Russell Spitzer's Blog

Some guy's blog

Responding to a question on Stack Overflow http://stackoverflow.com/questions/42020173/savetocassandra-is-there-any-ordering-in-which-the-rows-are-written/42031425#42031425

To paraphrase the question: “I have two records which should arrive in order, but the last one is overwritten by the first. Does saveToCassandra respect RDD order?”


Is there an order to SaveToCassandra?

Within a single task execution is deterministic but that may not be the ordering you are expecting. There are two things to think about here.

  1. RDDs are made of Spark Partitions and the order of execution for these partitions is dependent on system conditions. Having different numbers of cores, heterogeneous machines or executor failures could all change execution order. Two Spark Partitions with data for the same Cassandra Partition could be executed in any order based on the system.
  2. For each Spark partition, records are batched in the same order as they are received but this does not necessarily mean that they will be sent to Cassandra in the same order. There are settings in the connector that determine when a Batch is sent and it is conceivable that batch containing later data will be executed before a batch with earlier data. This means while the order in which the batches are sent is deterministic but not necessarily in the same order as the previous iterator.

Does this matter for your application?

Probably not. This should only really matter if your data is really spread out in the RDD. If entries for a particular Cassandra Partition are spread amongst multiple Spark Partitions then the order of Spark Execution could mess up your upsert. Consider

Spark Partition 1 has Record A
Spark Partition 2 has Record B

Both Spark Partitions have work start simultaneously, but Record B is
reached before Record A.

But I think this is unlikely the issue.

The issue you are running into is most likely the common: the order of statements in my batch is not respected. The core of this issue is that all statements within a Cassandra batch are executed “simultaneously.” This means that if there are conflicts for any Primary Key there needs to be a conflict resolution.

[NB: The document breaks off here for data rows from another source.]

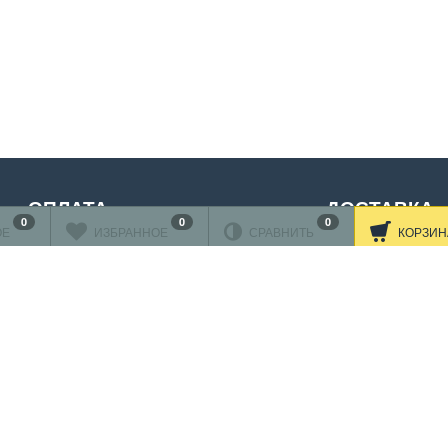
ОПЛАТА
ДОСТАВКА
0
0
0
ОЕ
ИЗБРАННОЕ
СРАВНИТЬ
КОРЗИН
нковскими картами
ляется через
АО"АЛЬФА-БАНК"
Читать дальше
принимаются карты:
Подробнее об оплате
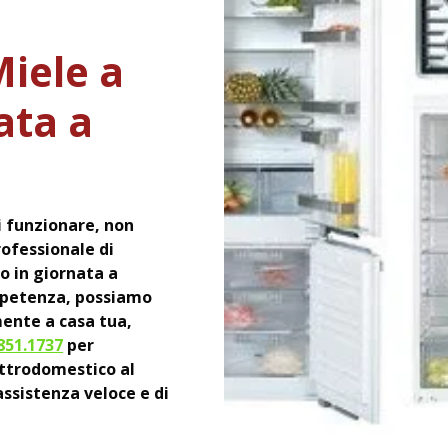
Miele a
ata a
i funzionare, non
rofessionale di
o in giornata a
mpetenza, possiamo
mente a casa tua,
851.1737
per
ettrodomestico al
assistenza veloce e di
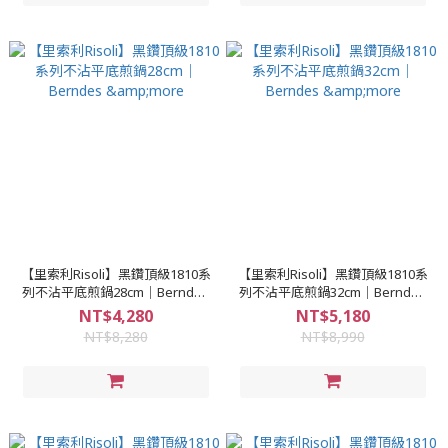
【里索利Risoli】黑鑽頂級1810系
【里索利Risoli】黑鑽頂級1810系
列不沾平底煎鍋28cm｜Berndes
列不沾平底煎鍋32cm｜Berndes
&more
&more
NT$4,280
NT$5,180
NT$8,280
NT$8,990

In these cases Cassandra chooses the greater cell value for all conflicts. Since the connector is automatically batching together writes to the same partition key, you can end up with conflicts.

You can see this in your example, the larger value (PT0H9M30S) is kept and the smaller(PT0H10M0S) is discarded. The problem isn’t really the order, but the fact that the batching is occurring.

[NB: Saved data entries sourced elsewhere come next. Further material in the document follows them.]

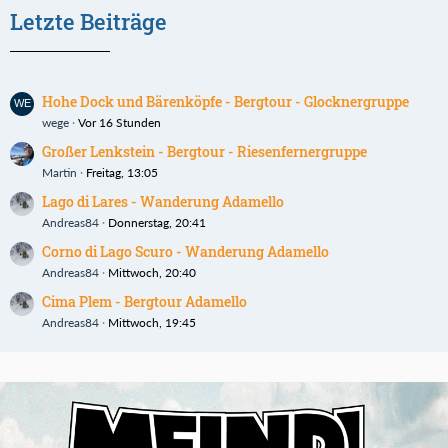
Letzte Beiträge
Hohe Dock und Bärenköpfe - Bergtour - Glocknergruppe
wege
Vor 16 Stunden
Großer Lenkstein - Bergtour - Riesenfernergruppe
Martin
Freitag, 13:05
Lago di Lares - Wanderung Adamello
Andreas84
Donnerstag, 20:41
Corno di Lago Scuro - Wanderung Adamello
Andreas84
Mittwoch, 20:40
Cima Plem - Bergtour Adamello
Andreas84
Mittwoch, 19:45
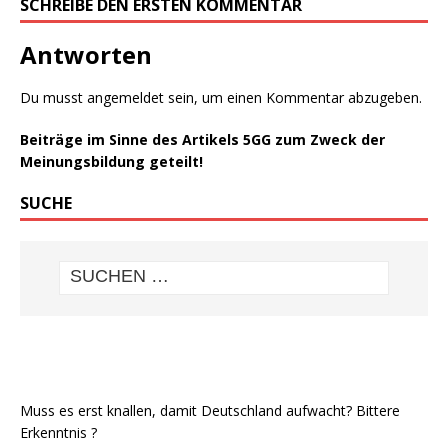
SCHREIBE DEN ERSTEN KOMMENTAR
Antworten
Du musst
angemeldet
sein, um einen Kommentar abzugeben.
Beiträge im Sinne des Artikels 5GG zum Zweck der
Meinungsbildung geteilt!
SUCHE
Muss es erst knallen, damit Deutschland aufwacht? Bittere
Erkenntnis ?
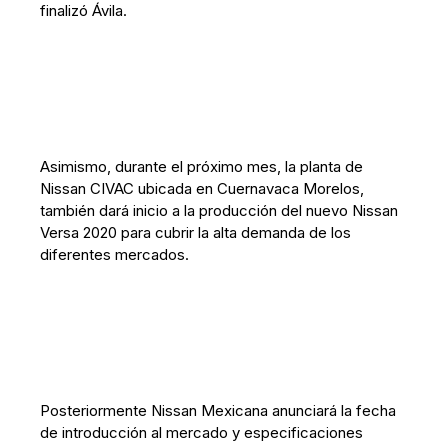
finalizó Ávila.
Asimismo, durante el próximo mes, la planta de
Nissan CIVAC ubicada en Cuernavaca Morelos,
también dará inicio a la producción del nuevo Nissan
Versa 2020 para cubrir la alta demanda de los
diferentes mercados.
Posteriormente Nissan Mexicana anunciará la fecha
de introducción al mercado y especificaciones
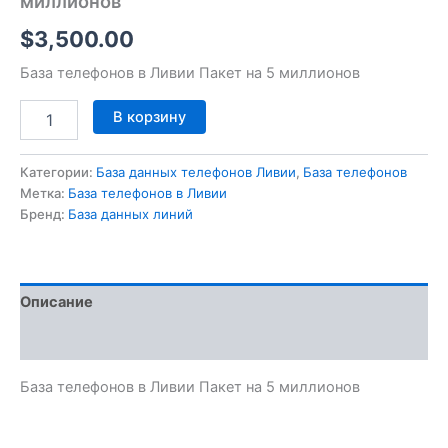
миллионов
$
3,500.00
База телефонов в Ливии Пакет на 5 миллионов
В корзину
Категории:
База данных телефонов Ливии
,
База телефонов
Метка:
База телефонов в Ливии
Бренд:
База данных линий
Описание
Отзывы (0)
База телефонов в Ливии Пакет на 5 миллионов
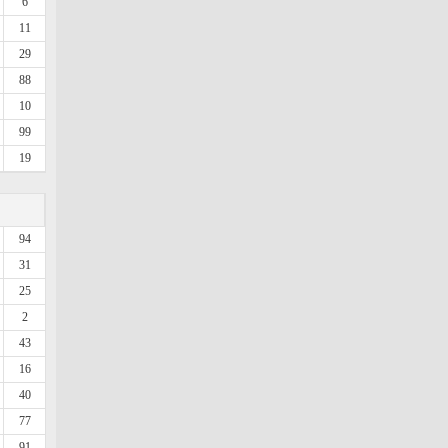
6
11
29
88
10
99
19
94
31
25
2
43
16
40
77
91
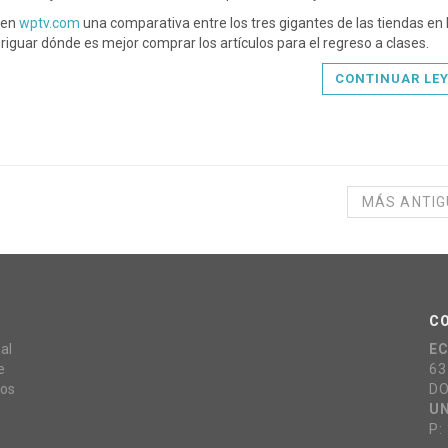
 en
wptv.com
una comparativa entre los tres gigantes de las tiendas en 
riguar dónde es mejor comprar los artículos para el regreso a clases.
CONTINUAR LE
MÁS ANTI
C
al
E
e
63
mos
DO
UN
P:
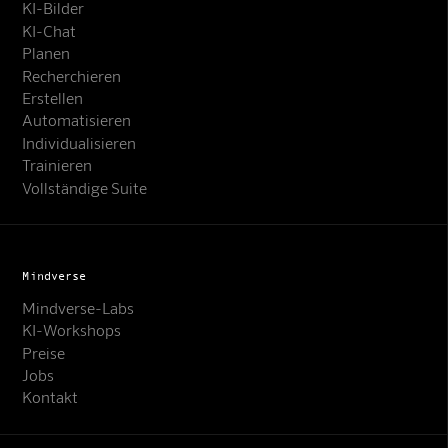
KI-Bilder
KI-Chat
Planen
Recherchieren
Erstellen
Automatisieren
Individualisieren
Trainieren
Vollständige Suite
Mindverse
Mindverse-Labs
KI-Workshops
Preise
Jobs
Kontakt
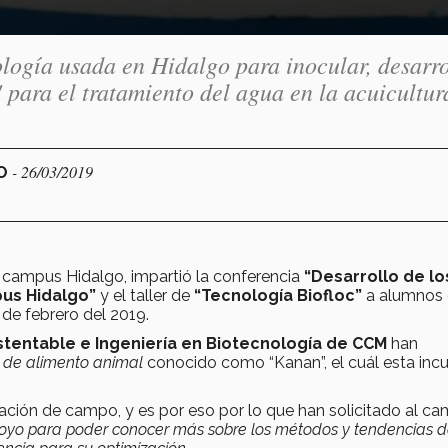
gía usada en Hidalgo para inocular, desarro
 para el tratamiento del agua en la acuicultur
- 26/03/2019
GO
el campus Hidalgo, impartió la conferencia
“Desarrollo de lo
us Hidalgo”
y el taller de
“Tecnología Biofloc”
a alumnos 
de febrero del 2019.
stentable e Ingeniería en Biotecnología de CCM
han
 de alimento animal
conocido como “Kanan”, el cuál esta in
ación de campo, y es por eso por lo que han solicitado al c
oyo para poder conocer más sobre los métodos y tendencias d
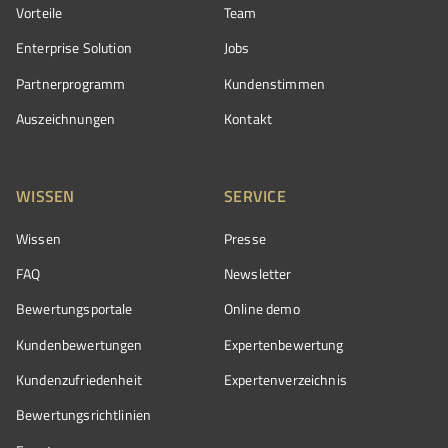
Vorteile
Team
Enterprise Solution
Jobs
Partnerprogramm
Kundenstimmen
Auszeichnungen
Kontakt
WISSEN
SERVICE
Wissen
Presse
FAQ
Newsletter
Bewertungsportale
Online demo
Kundenbewertungen
Expertenbewertung
Kundenzufriedenheit
Expertenverzeichnis
Bewertungs­richtlinien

How can I do upserts based on time then?

Very carefully. There are a few approaches I would consider taking.

The best option would be to not do upserts based on time. If you have multiple entries for a PRIMARY_KEY but only want the last one, do the reduction in Spark prior to hitting Cassandra. Removing your unwanted entries before you try to write will save time and load on your Cassandra cluster. Otherwise you are using Cassandra as a rather expensive de-duping machine.

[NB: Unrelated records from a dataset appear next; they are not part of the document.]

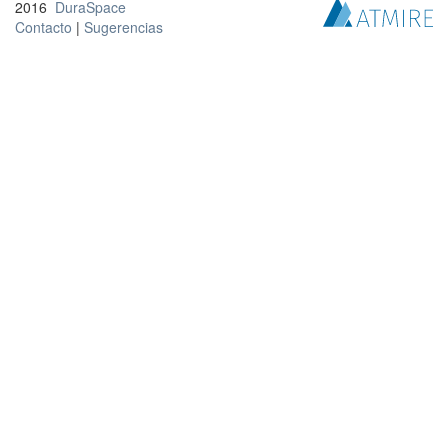
2016
DuraSpace
Contacto
|
Sugerencias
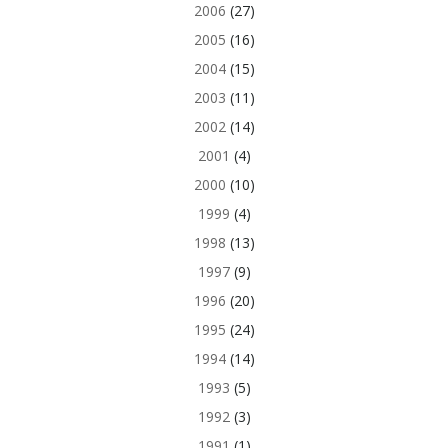
2006
(27)
2005
(16)
2004
(15)
2003
(11)
2002
(14)
2001
(4)
2000
(10)
1999
(4)
1998
(13)
1997
(9)
1996
(20)
1995
(24)
1994
(14)
1993
(5)
1992
(3)
1991
(1)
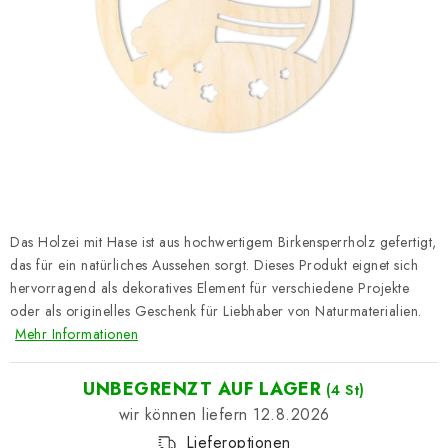
Datenschutzerklärung
Impressum
Das Holzei mit Hase ist aus hochwertigem Birkensperrholz gefertigt,
das für ein natürliches Aussehen sorgt. Dieses Produkt eignet sich
hervorragend als dekoratives Element für verschiedene Projekte
oder als originelles Geschenk für Liebhaber von Naturmaterialien.
Mehr Informationen
UNBEGRENZT AUF LAGER
(4 St)
12.8.2026
Lieferoptionen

A much worse option would be to just disable the batching in the Spark Cassandra Connector. This will hurt performance but will fix the issue if you only care about the order within Spark Partitions. This will still cause conflicts if you have multiple Spark Partitions because you cannot control their order of execution.

The Moral of this Story

State is bad. Order is bad. Design your system to be idempotent if at all possible. If there are multiple records and you know which ones matter, remove the ones that don’t before you get to a distributed LWW system.